11 Nisan 2012 Çarşamba

hooop, efenim saygılar. görüşmeyeli kaç hafta oldu ki pek olay olmasa da yazmak istediklerim hep içimde kaldı. çünkü bu bilgisayar bloggerıma girmeme izin vermedi, gerçekten.benden bundan mütevellit sıradan hayatımı yaşamaya devam edip, düşüncelerimi telefonun bir köşesine not ettim bazı bazı. bir de çok hoş olacağını düşündüğüm bir doğum günü hediyesi hazırlıyorum çok sevdiğim, çok kıymet verdiğim bir insana.ona yazıyorum yaptıklarımızı hayallerimizi yapacaklarımızı çok seveceğini umaraktan. onun kafasını bugüne kadar içimde kalanları anlatarak çok ütülediğimin farkındayım ki biraz da güzellik yapayım istedim.güzel olacağını da hala umuyorum.
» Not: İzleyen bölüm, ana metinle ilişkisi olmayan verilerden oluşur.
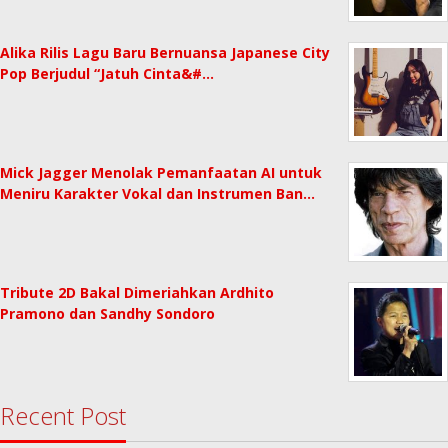
Alika Rilis Lagu Baru Bernuansa Japanese City
Pop Berjudul “Jatuh Cinta&#…
Mick Jagger Menolak Pemanfaatan AI untuk
Meniru Karakter Vokal dan Instrumen Ban…
Tribute 2D Bakal Dimeriahkan Ardhito
Pramono dan Sandhy Sondoro
Recent Post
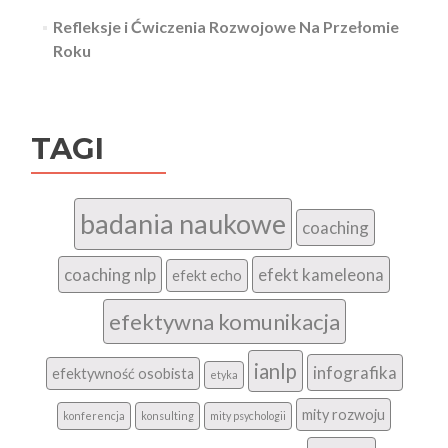
Refleksje i Ćwiczenia Rozwojowe Na Przełomie
Roku
TAGI
badania naukowe
coaching
coaching nlp
efekt kameleona
efekt echo
efektywna komunikacja
ianlp
infografika
efektywność osobista
etyka
mity rozwoju
konferencja
konsulting
mity psychologii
o güzel insanı sadece ben mi yarattım kafamda diye çok merak ediyorum. bu nası bir şüphedir tahmin edebiliyor musunuz? bir yoldaşa çok ihtiyacım olduğundan ben mi seçtim onu da yontuyorum kısmı falan hiç umrumda olmadan hala ait olmadığım bu yerde günlerimi geçiriyorum.öyle ya da böyle.


şöyle ki, ortadaki yanlışlıklar, benim her şeye sakin kalışım, sadece verilmesi gerektiği için verdiğim tepkiler hep gitceğimi düşündüğümden. açıkcası pınar da pınarla yaşamak da ummm rumda değil. asıl ortada yanlış olan bir şey varsa o da benim ta kendim. izmire aile bireyimin yanında bir üniversite hayatına başlamam.korkaklığımdandı bu da gerçi de her neyse. bu ev.önceleri güzeldi.şimdi misafir gibi hissediyorum kendimi, gitmesi gereken bir yabancı.zaten gitmem gerekiyordu, küçük hedeflerle gelmemiştim buraya ama takıntılar beni küçülttükçe  yok olacağım hissine kapılıyorum ve yokluk korkusu gerçekten ürkütücü. kaybolma korkum, karanlık korkum, hepsi geçecek şeyler ama bu yoksunluk yok ediyor.paradoksa düşünce de zaten kafalar kafalar.kısacası olaylar olaylar.